Chinese Version中文版
The ARM Cortex-A mobile application processor product line spans several generations and three main product tiers. Developers and SoC designers experienced with one or more of the newer ARM ARM Processors benefit from an awareness of how the product line has evolved from a single high performance general purpose CPU design to three distinct product lines that target the high end, mid-range, and entry level of the mobile device SoC market.
ARM introduced the Cortex-A8 processor to the market in 2005 as the first processor supporting the upgraded armv7-a architecture. ARMv7 incorporated 3 key elements: the NEON single instruction multiple data (SIMD) unit, ARM trustZone security extensions, and the thumb2 instruction set for reduced code size via a mix of 16b and 32b extensions. Cortex-A8 implemented the extended ISA in the first fully superscalar design from ARM: it implemented a full dual-issue pipeline, which meant the cortex-a8 could simultaneously issue any two instructions that occurred sequentially in the instructions stream whose arguments didn’t have unresolved dependencies. It could not, however issue or retire instructions out of the order they appeared in the compiled assembly block – that feature would come in future designs.
At the time we introduced the Cortex-A8, many partners at the time thought it was overkill for mobile phones – the natural refrain was, “customers browsing the internet on their phones? Unlikely” However with some key thought leaders in the industry, we progressed towards what customers would want – especially with the advent of hi-bandwidth wireless connectivity (3G ) and larger screens in mobile devices by the time the Cortex-A8 reached mass production in 2008. The innovative mobile industry made full use of it : the Cortex-A8 introduction coincided with the tremendous ramp in the smartphone volumes.

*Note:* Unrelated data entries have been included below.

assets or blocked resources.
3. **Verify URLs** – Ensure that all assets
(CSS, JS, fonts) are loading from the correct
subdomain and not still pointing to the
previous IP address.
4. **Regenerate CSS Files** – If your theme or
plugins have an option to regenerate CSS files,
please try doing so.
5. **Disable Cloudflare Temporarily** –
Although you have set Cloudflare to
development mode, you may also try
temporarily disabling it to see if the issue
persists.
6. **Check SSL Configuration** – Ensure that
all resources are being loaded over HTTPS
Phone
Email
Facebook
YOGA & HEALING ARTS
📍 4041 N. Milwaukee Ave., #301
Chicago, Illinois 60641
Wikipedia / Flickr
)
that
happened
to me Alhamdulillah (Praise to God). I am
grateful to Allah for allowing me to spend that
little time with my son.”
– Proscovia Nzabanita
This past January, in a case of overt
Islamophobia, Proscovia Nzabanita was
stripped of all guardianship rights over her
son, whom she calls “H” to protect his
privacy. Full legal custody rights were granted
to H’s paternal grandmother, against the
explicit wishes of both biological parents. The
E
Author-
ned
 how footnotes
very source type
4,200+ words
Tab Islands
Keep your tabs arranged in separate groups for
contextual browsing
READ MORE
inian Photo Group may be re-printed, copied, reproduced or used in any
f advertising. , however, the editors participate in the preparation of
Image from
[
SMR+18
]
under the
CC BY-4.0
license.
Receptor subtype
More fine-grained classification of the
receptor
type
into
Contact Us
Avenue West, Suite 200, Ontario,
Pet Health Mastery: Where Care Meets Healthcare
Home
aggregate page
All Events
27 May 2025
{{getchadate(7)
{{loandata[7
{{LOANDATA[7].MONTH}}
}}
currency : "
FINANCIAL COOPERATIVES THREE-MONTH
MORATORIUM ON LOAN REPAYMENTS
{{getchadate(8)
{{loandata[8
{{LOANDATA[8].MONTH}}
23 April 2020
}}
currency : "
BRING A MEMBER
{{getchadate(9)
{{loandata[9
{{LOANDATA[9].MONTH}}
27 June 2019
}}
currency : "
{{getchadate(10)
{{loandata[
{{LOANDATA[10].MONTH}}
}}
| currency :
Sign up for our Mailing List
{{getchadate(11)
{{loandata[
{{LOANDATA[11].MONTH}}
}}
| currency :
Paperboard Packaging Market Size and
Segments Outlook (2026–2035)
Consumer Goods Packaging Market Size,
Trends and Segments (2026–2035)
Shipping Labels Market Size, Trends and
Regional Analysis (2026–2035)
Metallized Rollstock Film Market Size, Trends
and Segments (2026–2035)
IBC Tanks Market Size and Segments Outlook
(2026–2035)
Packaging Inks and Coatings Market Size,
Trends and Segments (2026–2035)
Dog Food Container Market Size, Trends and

Shortly after the introduction of Cortex-A8, ARM introduced our first multi-core ARMv7 CPU, the cortex-a9. The Cortex-A9 made use of a hardware block to manage cache coherency among one to four cores in a CPU cluster, with an external L2 cache. The external L2 cache in theory would allow customers to design a smaller version of Cortex-A9 that didn’t incorporate an L2, and the design allowed configurations that didn’t include the coherency logic for smaller single core designs. In practice, however, most designs opted for 2 or more cores and an L2 cache. Furthermore, once multiple cores were available to mobile SoC designers, the push to increase performance through core count rather than raw MHz drove mobile SoCs to begin with dual-core topologies then quickly migrate to quad-core Cortex-A9 as the flagship high end mobile CPU in late 2011 and early 2012.
Besides enabling multi-core performance, each Cortex-A9 processor introduces about 25% higher instruction throughput per clock cycle compared to the Cortex-A8. It achieved this improved, in a similar power and area footprint, by moving to an out of order design on a shorter pipeline, with the neon SIMD and floating point capability integrated at an earlier stage of the pipeline.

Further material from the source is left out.